Saved entries:

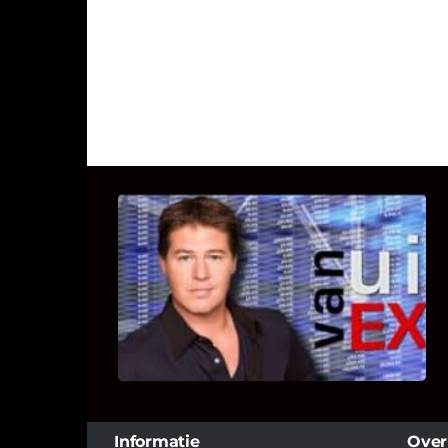
UITSTEL VAN EXECUTIE
Bekijk hier de fragmenten van de
deelname van Bricks and Stones aan
dit programma.
Informatie
Over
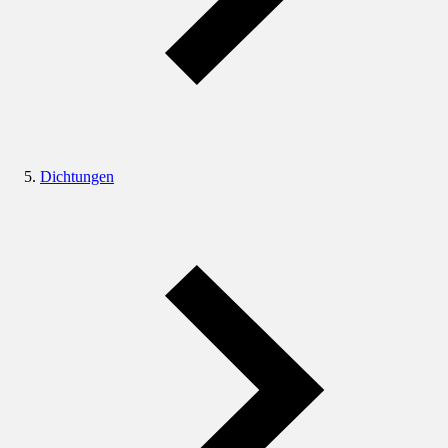
Dichtungen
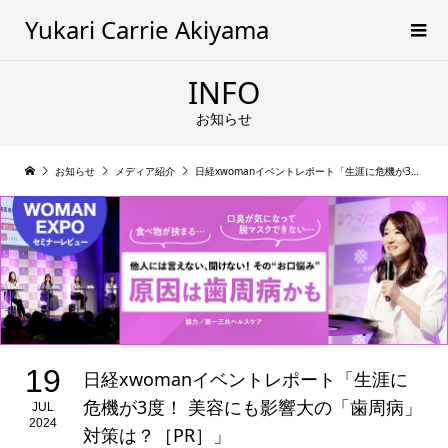
Yukari Carrie Akiyama
INFO
お知らせ
お知らせ
メディア紹介
日経xwomanイベントレポート「生涯に危機が3度！ 美容にも影響大の「歯周病」対策は？［PR］」
19
日経xwomanイベントレポート「生涯に
危機が3度！ 美容にも影響大の「歯周病」
JUL
2024
対策は？［PR］」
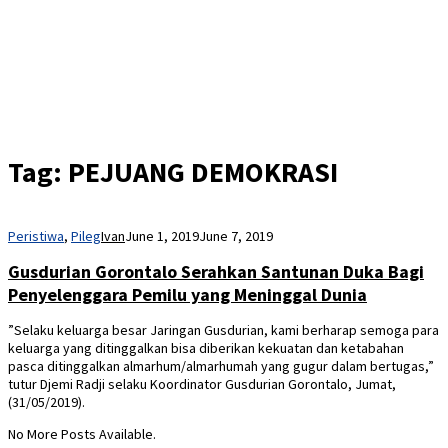
Tag:
PEJUANG DEMOKRASI
Peristiwa
,
Pileg
Ivan
June 1, 2019
June 7, 2019
Gusdurian Gorontalo Serahkan Santunan Duka Bagi
Penyelenggara Pemilu yang Meninggal Dunia
”Selaku keluarga besar Jaringan Gusdurian, kami berharap semoga para
keluarga yang ditinggalkan bisa diberikan kekuatan dan ketabahan
pasca ditinggalkan almarhum/almarhumah yang gugur dalam bertugas,”
tutur Djemi Radji selaku Koordinator Gusdurian Gorontalo, Jumat,
(31/05/2019).
No More Posts Available.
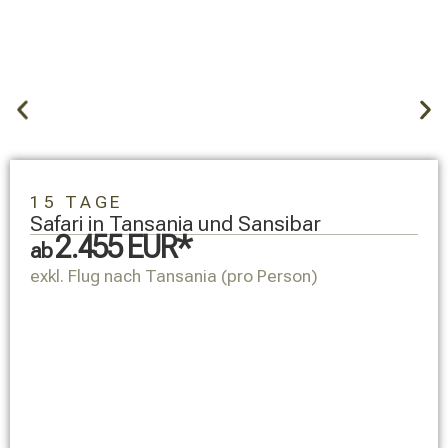
15 TAGE
Safari in Tansania und Sansibar
2.455 EUR*
ab
exkl. Flug nach Tansania (pro Person)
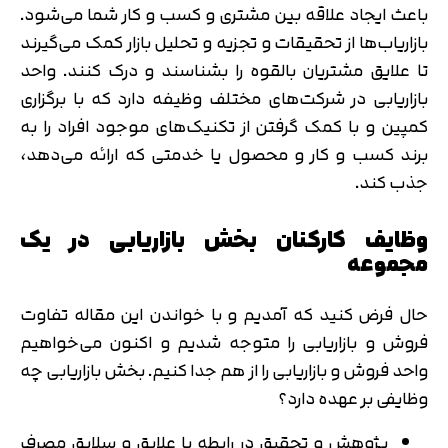
باعث ایجاد علاقه بین مشتری و کسب و کار شما می‌شود.
بازاریاب‌ها از تحقیقات و تجزیه و تحلیل بازار کمک می‌گیرند
تا علایق مشتریان بالقوه را بشناسند و درک کنند. واحد
بازاریابی در شرکت‌های مختلف وظیفه دارد که با برگزاری
کمپین و با کمک گرفتن از تکنیک‌های موجود افراد را به
برند کسب و کار و محصول یا خدمتی که ارائه می‌دهد،
جذب کند.
وظایف کارکنان بخش بازاریابی در یک
مجموعه
حال فرض کنید که آمدیم و با خواندن این مقاله تفاوت
فروش و بازاریابی را متوجه شدیم و اکنون می‌خواهیم
واحد فروش و بازاریابی را از هم جدا کنیم. بخش بازاریابی چه
وظایفی بر عهده دارد؟
پژوهش و تحقیق در رابطه با علایق و سلایق مصرف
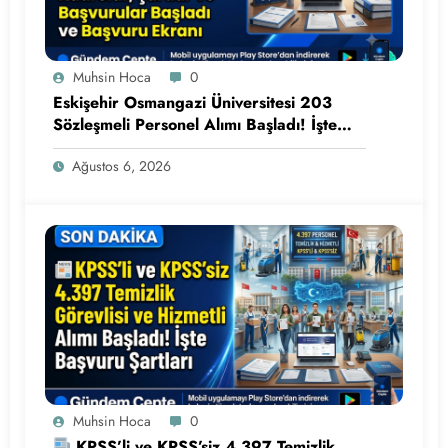
Muhsin Hoca
0
Eskişehir Osmangazi Üniversitesi 203
Sözleşmeli Personel Alımı Başladı! İşte
Kadrolar, Şartlar ve Başvuru Ekranı
Ağustos 6, 2026
Muhsin Hoca
0
KPSS’li ve KPSS’siz 4.397 Temizlik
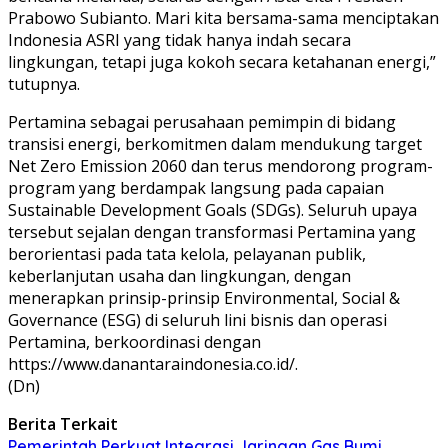
Prabowo Subianto. Mari kita bersama-sama menciptakan
Indonesia ASRI yang tidak hanya indah secara
lingkungan, tetapi juga kokoh secara ketahanan energi,”
tutupnya.
Pertamina sebagai perusahaan pemimpin di bidang
transisi energi, berkomitmen dalam mendukung target
Net Zero Emission 2060 dan terus mendorong program-
program yang berdampak langsung pada capaian
Sustainable Development Goals (SDGs). Seluruh upaya
tersebut sejalan dengan transformasi Pertamina yang
berorientasi pada tata kelola, pelayanan publik,
keberlanjutan usaha dan lingkungan, dengan
menerapkan prinsip-prinsip Environmental, Social &
Governance (ESG) di seluruh lini bisnis dan operasi
Pertamina, berkoordinasi dengan
https://www.danantaraindonesia.co.id/.
(Dn)
Berita Terkait
Pemerintah Perkuat Integrasi Jaringan Gas Bumi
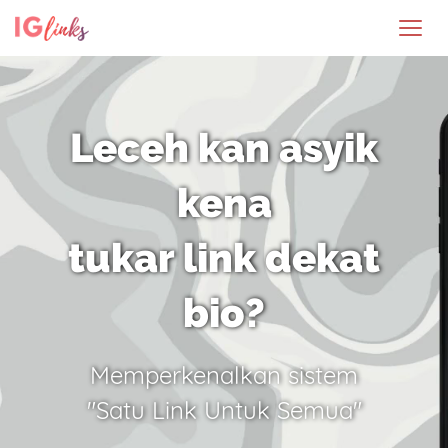
Leceh kan asyik
kena
tukar link dekat
bio?
Memperkenalkan sistem
"Satu Link Untuk Semua"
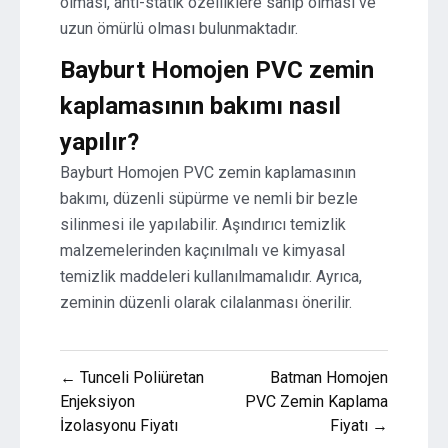
olması, anti-statik özelliklere sahip olması ve
uzun ömürlü olması bulunmaktadır.
Bayburt Homojen PVC zemin
kaplamasının bakımı nasıl
yapılır?
Bayburt Homojen PVC zemin kaplamasının
bakımı, düzenli süpürme ve nemli bir bezle
silinmesi ile yapılabilir. Aşındırıcı temizlik
malzemelerinden kaçınılmalı ve kimyasal
temizlik maddeleri kullanılmamalıdır. Ayrıca,
zeminin düzenli olarak cilalanması önerilir.
Yazı
← Tunceli Poliüretan
Batman Homojen
gezinmesi
Enjeksiyon
PVC Zemin Kaplama
İzolasyonu Fiyatı
Fiyatı →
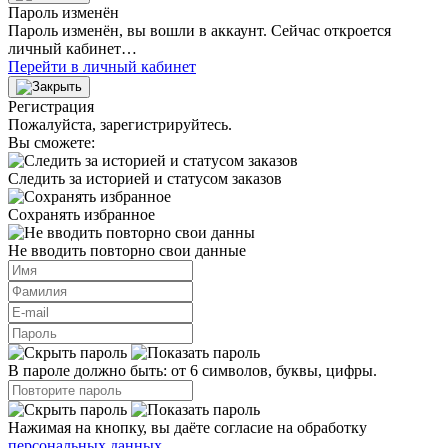
Пароль изменён
Пароль изменён, вы вошли в аккаунт. Сейчас откроется
личный кабинет…
Перейти в личный кабинет
Регистрация
Пожалуйста, зарегистрируйтесь.
Вы сможете:
Следить за историей и статусом заказов
Сохранять избранное
Не вводить повторно свои данные
В пароле должно быть: от 6 символов, буквы, цифры.
Нажимая на кнопку, вы даёте согласие на обработку
персональных данных
.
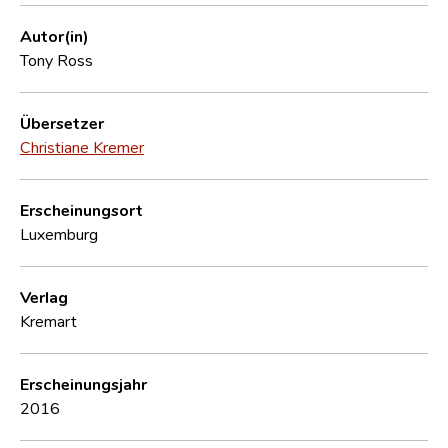
Autor(in)
Tony Ross
Übersetzer
Christiane Kremer
Erscheinungsort
Luxemburg
Verlag
Kremart
Erscheinungsjahr
2016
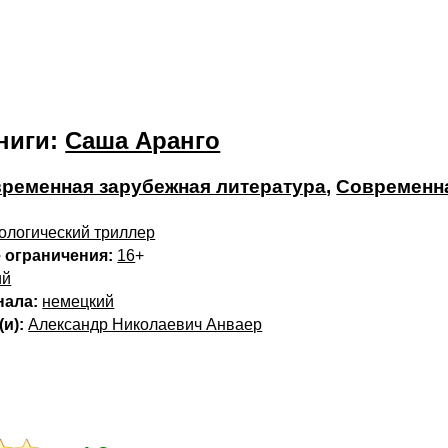
ниги:
Саша Аранго
ременная зарубежная литература
,
Современн
ологический триллер
 ограничения:
16
+
ий
нала:
немецкий
и):
Александр Николаевич Анваер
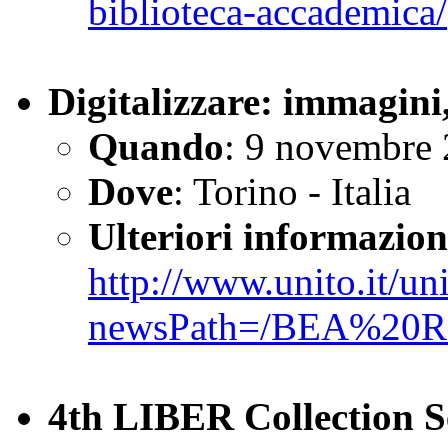
biblioteca-accademica/
Digitalizzare: immagini,
Quando
: 9 novembre
Dove
: Torino - Italia
Ulteriori informazion
http://www.unito.it/u
newsPath=/BEA%20Re
4th LIBER Collection S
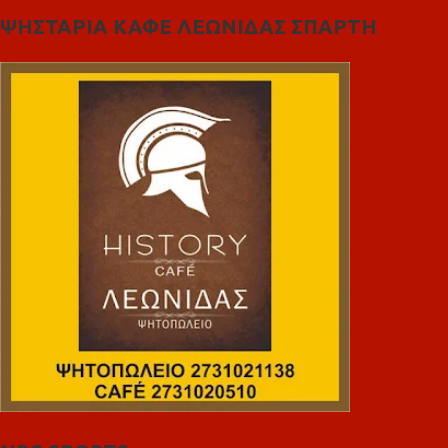
ΨΗΣΤΑΡΙΑ ΚΑΦΕ ΛΕΩΝΙΔΑΣ ΣΠΑΡΤΗ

Required action: Using the records above, count how many lines include the word "личный", and reply only with that figure.

Task result: 2